When we finally debriefed, she said, “I thought I was sparing him embarrassment. Instead, I made it worse.”

That’s when I learned: Difficult conversations done poorly are painful. Difficult conversations avoided are worse. But difficult conversations done with directness and respect? Those can strengthen relationships.

 Here are some keys for leaders in 2026 when addressing sensitive issues with team members:

Private, specific, and timely  Don’t drop hints. Don’t send gifts. Don’t wait for the “right moment.” Schedule a private conversation within 72 hours of realizing you need to have it.
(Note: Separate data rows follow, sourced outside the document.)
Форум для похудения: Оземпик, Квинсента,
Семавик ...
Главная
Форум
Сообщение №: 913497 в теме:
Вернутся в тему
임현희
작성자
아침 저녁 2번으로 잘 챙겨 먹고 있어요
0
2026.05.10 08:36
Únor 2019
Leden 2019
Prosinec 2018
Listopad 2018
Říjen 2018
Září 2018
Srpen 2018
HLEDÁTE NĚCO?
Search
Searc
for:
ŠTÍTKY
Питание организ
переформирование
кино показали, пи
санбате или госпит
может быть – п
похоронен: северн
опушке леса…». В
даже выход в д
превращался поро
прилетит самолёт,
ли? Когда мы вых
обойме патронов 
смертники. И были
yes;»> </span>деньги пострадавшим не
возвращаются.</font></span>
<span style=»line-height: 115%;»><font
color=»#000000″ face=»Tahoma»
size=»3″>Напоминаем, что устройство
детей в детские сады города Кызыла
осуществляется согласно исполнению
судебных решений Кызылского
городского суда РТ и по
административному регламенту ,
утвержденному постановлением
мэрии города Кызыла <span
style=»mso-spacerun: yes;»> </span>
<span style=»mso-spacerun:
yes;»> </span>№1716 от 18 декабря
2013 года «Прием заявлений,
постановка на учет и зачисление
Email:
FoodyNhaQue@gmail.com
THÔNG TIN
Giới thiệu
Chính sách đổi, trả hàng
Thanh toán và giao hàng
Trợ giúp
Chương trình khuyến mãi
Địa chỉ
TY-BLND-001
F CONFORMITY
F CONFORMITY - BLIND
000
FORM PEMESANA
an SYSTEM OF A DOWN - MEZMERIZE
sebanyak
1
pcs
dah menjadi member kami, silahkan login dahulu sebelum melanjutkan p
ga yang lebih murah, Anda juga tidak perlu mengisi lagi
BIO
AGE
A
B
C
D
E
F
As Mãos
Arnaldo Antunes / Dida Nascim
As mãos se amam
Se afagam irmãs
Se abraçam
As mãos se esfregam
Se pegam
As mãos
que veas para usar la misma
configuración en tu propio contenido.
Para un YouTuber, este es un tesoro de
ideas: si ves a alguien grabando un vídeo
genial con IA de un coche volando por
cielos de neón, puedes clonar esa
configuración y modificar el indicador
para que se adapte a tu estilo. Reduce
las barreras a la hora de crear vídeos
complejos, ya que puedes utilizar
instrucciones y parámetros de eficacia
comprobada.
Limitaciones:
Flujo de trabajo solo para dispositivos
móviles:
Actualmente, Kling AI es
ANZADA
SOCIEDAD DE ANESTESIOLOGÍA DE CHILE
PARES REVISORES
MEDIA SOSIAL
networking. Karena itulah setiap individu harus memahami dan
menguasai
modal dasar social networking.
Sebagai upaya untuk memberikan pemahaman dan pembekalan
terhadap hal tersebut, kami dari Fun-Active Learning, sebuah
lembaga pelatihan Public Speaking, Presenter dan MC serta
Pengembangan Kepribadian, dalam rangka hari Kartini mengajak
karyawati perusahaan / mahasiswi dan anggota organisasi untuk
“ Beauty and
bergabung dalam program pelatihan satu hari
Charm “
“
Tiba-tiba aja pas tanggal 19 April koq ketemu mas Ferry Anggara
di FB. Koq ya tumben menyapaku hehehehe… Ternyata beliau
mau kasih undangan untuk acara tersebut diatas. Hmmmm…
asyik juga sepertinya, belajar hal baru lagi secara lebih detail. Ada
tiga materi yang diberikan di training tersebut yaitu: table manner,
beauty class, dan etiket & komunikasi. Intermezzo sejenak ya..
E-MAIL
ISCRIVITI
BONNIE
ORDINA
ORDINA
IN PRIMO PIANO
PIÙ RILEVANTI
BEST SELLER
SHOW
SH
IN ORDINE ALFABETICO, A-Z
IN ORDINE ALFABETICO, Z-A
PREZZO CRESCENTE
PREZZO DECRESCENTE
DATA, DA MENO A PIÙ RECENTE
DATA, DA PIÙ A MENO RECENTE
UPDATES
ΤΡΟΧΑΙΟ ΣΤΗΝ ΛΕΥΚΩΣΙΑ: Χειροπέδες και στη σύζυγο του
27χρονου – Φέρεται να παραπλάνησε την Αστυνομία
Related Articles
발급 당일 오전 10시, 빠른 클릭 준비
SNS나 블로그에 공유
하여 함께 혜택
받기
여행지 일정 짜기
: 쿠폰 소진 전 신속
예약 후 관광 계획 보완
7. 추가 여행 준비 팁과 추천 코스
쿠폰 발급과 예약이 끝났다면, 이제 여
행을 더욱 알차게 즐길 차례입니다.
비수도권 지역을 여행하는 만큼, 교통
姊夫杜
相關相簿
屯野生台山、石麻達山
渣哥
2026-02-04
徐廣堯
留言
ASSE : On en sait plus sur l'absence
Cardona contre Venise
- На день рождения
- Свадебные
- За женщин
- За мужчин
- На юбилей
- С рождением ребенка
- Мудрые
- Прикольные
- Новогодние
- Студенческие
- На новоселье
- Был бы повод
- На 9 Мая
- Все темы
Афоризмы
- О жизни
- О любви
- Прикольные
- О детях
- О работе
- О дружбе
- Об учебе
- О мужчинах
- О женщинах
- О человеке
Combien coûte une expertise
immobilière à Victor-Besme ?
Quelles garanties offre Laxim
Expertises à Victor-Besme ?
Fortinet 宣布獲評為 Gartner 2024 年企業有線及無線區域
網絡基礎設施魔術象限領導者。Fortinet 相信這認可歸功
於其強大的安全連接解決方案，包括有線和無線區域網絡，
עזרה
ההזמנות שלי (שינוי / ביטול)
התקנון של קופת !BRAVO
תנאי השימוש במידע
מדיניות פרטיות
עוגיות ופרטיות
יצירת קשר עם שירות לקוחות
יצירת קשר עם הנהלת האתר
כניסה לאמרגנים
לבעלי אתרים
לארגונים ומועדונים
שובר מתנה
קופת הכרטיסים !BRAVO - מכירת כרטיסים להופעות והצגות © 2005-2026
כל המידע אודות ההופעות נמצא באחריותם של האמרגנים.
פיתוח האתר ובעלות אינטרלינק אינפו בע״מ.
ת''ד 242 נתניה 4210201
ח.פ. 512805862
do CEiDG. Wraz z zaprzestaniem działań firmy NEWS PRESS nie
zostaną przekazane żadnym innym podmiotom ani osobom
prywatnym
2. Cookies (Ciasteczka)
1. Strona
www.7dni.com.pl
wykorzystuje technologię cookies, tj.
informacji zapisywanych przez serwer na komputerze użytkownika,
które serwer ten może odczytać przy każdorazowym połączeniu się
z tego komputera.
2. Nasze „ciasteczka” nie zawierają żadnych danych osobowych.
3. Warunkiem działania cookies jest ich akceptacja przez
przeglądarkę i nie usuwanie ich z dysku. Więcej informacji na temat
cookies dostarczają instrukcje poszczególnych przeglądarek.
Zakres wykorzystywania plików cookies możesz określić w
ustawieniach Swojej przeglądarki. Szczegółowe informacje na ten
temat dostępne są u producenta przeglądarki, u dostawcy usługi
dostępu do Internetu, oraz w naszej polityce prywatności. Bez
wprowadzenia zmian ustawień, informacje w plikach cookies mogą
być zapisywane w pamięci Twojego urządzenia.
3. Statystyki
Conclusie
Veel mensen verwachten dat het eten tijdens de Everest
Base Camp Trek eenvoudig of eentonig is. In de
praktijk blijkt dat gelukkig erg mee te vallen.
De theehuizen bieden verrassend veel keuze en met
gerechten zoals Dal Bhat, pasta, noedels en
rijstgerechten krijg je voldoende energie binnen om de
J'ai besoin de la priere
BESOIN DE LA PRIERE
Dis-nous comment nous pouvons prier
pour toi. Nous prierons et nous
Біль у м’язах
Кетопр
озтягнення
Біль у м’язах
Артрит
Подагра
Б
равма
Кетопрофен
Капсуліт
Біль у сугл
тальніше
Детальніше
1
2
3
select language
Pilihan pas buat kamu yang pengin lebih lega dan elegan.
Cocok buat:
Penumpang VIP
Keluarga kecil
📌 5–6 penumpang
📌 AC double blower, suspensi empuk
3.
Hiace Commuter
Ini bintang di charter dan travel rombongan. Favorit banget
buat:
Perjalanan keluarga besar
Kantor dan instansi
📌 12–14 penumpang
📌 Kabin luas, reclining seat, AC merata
Be specific about what you’ve observed, not vague generalizations.

Instead of: “Some people have mentioned concerns…  Try: “I need to talk with you about something I’ve noticed that’s affecting the team dynamic.”

Lead with care, not judgment

Start by making it clear you’re coming from a place of support, not punishment. Your tone will determine whether this conversation builds trust or destroys it.   “I care about your success here, and I want to bring something to your attention that others have noticed…”

Be direct about the issue

This is where most leaders fail. We dance around the actual problem. With the body odour situation, a direct approach might sound like:

“This is uncomfortable to discuss, but I’d want someone to tell me. There’s been a concern about personal hygiene that’s affecting how the team interacts with you during close training sessions. I wanted to address this directly with you rather than let it continue.”

After you’ve stated the issue, pause. There might be a medical reason. There might be a home situation you don’t know about. Water challenges, laundry constraints, financial pressure. Don’t assume you know the full story.

Offer support, not just criticism

“How can I support you in addressing this?” or “Is there anything going on that I should be aware of?” turns a confrontation into a conversation.

Follow up

Don’t have the conversation and disappear. Check in a week later. “How are things going?” It shows you care about the person, not just the problem.

I also teach  models like FEED, SBI and the CARE framework which are excellent tools for having difficult conversations.

One practical step:  Keep a “Conversations I’m Avoiding” list. Write down the names and the issue. If someone’s name sits on that list for more than two weeks, schedule the conversation that day. No exceptions. The list makes the avoidance visible so you can’t pretend it’s not happening.

The conversation you’re avoiding is the one your team is waiting for you to have. They already know there’s an issue. Your silence isn’t protecting anyone. It’s rather confirming that you either don’t see it or don’t care enough to address it. Leaders are BOLD.